In almost any classic fairytale, behind the sugary-sweet characters lies a deeper, darker theme to the story. From its cover to its content, Princess Chelsea’s debut album, Lil’ Golden Book, appears to be just the same as a classic fairytale, starting with the image of a cherubic princess and her fluffy cat adorning the cover of what looks like a book out of the “Little Golden Book” series.
Within a few seconds of listening, however, the feeling of being in an enchanted forest disappears into something charmingly creepy — Snow White meets The Addams Family. The album illustrates stories of growing into adolescence in New Zealand.
The echoes of Chelsea Nikkel’s voice against the slow plucking of a harp and an ’80s style beat on a keyboard melt together to form “Machines of Loving Grace.” The song is reminiscent of Enya, combining classic string instruments with modern-day melodies.
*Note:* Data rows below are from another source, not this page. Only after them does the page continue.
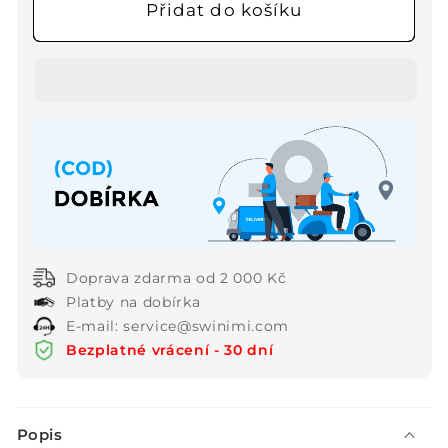
produktu
produktu
Přidat do košíku
💖
💖
Dámské
Dámské
módní
módní
šaty
šaty
s
s
leopardím
leopardím
potiskem
potiskem
a
a
volným
volným
výstřihem
výstřihem
do
do
Doprava zdarma od 2 000 Kč
V
V
Platby na dobírka
E-mail: service@swinimi.com
Bezplatné vrácení - 30 dní
S
Popis
b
A hint of xylophone and the high-pitched, slurred lyrics add just enough to make the song sound something like a children’s song, but the use of electric guitar and a sound similar to radio transmission signals add a more mature touch to an otherwise innocent track.
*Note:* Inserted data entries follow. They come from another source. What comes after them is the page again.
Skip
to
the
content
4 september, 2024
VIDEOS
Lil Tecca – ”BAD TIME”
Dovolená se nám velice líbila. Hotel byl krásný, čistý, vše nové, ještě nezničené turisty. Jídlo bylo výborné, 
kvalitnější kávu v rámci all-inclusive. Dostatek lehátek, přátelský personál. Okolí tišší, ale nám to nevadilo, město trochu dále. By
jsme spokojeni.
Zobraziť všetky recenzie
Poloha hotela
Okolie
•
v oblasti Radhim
Hailing from Auckland, New Zealand, Chelsea Nikkel of Princess Chelsea was originally a part-time member of the band The Brunettes, playing the saxophone and keyboard. Nikkel then went on to debut her solo album Lil’ Golden Book with the producing help of Jonathan Bree, frontman of The Brunettes. Bree makes a guest appearance on Princess Chelsea’s track “Cigarette Duet.”
“Cigarette Duet” has a somewhat foreboding tone due to the use of organs and the strong contrast between the deep, careless tone of guest vocalist Bree and the saccharine tone of Chelsea Nikkel. The song portrays a dialogue between a couple whose relationship has become tense due to their opposing views on smoking: “It’s just a cigarette that I got from Jamie-Lee/ She’s gonna get a smack and I’m gonna give you three.”
Nikkel’s talent is this ability to take innocent melodies and string them together with thought-provoking lyrics. Although the lyrics are simplistic, the pure nature of the melody against the serious subject of smoking and its effects on relationships help the message of “Cigarette Duet” ring loud and clear.
“Overseas,” another quirky and imaginative track, tells the story of adolescents desperately seeking a wilder lifestyle outside of New Zealand: “We skimp we save we go overseas/ We leave those behind us who give us what we need/ In two years we return with a sigh of relief/ But we say it was better.”
An ominous melody on piano is woven with the occasional spark of a xylophone to evoke the feeling of being in a dark, unknown and dangerous place. The chord progression also creates a feeling of moving up and down along the bar staff, making the song feel similar to moving along the waves in the ocean. Nikkel certainly knows how to use imagery to her best ability.
Although Princess Chelsea’s album does incorporate a creative twist by juxtaposing good with evil, no song in particular stands out. And with the whispery quality of Chelsea Nikkel’s voice and the constant use of piano and xylophone, the album can feel monotonous as times.
All this would seem to put Princess Chelsea in as much distress as the damsel in many of its tracks, but Lil’ Golden Book is thankfully saved by the wit in her lyrics and baroque-pop influences. These elements darken the album enough so it can never be confused with a children’s lullaby. In this fairytale, the princess was much better off when she took a turn for the dark side.